▶ _Work item_
Identify all lines of the data containing the string "menu" and copy them.

== Data under study

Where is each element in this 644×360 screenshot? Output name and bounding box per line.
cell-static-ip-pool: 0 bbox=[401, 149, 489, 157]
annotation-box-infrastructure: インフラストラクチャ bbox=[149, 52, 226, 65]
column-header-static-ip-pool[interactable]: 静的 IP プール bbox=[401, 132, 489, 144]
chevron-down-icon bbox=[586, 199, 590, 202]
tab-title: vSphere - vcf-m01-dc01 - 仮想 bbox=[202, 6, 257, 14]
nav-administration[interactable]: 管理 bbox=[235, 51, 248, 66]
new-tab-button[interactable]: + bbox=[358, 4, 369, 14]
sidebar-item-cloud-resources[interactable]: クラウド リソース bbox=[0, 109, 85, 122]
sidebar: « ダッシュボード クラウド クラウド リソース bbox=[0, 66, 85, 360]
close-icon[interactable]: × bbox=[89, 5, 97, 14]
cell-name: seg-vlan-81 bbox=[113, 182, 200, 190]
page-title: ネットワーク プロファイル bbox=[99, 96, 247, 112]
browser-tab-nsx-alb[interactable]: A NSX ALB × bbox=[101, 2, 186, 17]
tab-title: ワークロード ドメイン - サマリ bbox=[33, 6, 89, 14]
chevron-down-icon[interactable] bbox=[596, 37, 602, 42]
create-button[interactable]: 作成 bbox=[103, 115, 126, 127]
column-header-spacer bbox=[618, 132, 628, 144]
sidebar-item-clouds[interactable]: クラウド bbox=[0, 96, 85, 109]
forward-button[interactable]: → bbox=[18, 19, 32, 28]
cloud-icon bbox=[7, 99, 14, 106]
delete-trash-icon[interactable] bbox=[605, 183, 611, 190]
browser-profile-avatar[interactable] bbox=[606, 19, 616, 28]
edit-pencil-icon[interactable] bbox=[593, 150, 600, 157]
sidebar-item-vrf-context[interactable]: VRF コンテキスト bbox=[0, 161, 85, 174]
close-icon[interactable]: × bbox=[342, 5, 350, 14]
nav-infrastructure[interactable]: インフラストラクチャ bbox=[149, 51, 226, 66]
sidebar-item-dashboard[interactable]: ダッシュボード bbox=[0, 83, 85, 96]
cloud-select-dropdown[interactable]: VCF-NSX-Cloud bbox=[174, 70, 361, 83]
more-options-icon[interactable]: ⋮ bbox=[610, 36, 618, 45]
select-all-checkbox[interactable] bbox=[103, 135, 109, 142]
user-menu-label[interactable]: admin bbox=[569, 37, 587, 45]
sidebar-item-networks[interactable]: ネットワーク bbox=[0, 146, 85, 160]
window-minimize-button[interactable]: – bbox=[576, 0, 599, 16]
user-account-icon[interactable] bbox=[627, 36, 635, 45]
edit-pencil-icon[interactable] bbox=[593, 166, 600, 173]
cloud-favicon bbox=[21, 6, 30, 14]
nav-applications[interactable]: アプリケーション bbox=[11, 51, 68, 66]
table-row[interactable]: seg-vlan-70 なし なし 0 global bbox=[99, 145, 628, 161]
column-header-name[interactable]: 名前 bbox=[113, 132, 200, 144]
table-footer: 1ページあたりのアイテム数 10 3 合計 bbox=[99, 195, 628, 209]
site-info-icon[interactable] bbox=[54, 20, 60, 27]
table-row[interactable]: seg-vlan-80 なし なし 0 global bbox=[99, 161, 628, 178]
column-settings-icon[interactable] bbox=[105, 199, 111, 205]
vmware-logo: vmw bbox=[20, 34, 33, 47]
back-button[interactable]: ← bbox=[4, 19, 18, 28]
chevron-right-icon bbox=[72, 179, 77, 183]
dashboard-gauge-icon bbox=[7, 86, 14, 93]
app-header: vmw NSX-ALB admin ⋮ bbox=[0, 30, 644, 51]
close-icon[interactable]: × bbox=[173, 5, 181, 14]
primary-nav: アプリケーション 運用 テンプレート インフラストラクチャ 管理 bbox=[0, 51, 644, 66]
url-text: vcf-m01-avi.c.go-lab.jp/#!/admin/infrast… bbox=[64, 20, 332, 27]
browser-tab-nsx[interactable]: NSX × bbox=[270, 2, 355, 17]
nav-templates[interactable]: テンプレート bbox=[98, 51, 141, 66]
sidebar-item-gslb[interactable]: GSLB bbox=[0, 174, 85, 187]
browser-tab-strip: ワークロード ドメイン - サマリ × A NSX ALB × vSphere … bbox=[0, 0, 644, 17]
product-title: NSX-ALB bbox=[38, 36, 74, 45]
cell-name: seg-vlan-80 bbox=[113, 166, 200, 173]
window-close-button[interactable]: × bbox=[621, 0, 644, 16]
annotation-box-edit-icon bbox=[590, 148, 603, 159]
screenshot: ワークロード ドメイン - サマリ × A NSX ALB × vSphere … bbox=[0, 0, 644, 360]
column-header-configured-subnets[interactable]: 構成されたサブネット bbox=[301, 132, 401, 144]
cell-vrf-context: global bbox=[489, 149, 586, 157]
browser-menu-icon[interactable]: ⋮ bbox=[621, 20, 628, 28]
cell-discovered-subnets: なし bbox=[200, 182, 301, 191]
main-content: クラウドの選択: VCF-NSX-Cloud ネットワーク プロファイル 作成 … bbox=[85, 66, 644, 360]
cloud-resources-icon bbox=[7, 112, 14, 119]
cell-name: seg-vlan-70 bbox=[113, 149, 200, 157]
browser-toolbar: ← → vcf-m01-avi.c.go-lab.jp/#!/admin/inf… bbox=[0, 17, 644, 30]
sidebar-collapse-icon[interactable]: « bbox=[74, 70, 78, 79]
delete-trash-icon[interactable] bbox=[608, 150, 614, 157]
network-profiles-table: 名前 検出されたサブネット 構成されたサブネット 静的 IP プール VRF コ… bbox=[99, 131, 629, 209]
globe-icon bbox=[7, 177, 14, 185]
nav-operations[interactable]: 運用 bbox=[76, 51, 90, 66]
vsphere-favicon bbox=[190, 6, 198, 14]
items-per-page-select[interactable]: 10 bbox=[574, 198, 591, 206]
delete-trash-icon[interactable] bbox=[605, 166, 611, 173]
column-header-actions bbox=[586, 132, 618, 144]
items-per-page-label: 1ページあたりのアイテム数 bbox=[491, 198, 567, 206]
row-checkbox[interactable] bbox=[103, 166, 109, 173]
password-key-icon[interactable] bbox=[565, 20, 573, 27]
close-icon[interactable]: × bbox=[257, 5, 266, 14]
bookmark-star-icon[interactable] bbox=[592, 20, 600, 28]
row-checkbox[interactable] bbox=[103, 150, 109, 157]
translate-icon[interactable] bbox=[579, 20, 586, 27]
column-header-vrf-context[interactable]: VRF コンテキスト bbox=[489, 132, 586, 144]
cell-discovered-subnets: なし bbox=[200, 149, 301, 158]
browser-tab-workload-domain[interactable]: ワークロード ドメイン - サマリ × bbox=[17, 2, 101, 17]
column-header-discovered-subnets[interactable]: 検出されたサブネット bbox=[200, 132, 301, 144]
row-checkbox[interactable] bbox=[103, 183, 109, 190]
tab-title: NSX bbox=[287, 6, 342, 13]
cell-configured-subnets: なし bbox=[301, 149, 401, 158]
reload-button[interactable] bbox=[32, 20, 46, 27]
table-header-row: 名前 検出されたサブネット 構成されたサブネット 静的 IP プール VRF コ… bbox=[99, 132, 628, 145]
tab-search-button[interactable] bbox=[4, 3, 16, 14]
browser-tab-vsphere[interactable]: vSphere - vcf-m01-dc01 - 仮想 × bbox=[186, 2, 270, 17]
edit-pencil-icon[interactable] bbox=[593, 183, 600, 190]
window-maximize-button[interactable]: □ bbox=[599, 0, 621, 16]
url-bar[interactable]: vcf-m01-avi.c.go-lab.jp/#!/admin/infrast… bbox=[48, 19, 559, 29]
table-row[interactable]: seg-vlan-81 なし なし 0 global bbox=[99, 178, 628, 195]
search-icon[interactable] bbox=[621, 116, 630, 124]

====

▶ _Task result_
user-menu-label[interactable]: admin bbox=[569, 37, 587, 45]
browser-menu-icon[interactable]: ⋮ bbox=[621, 20, 628, 28]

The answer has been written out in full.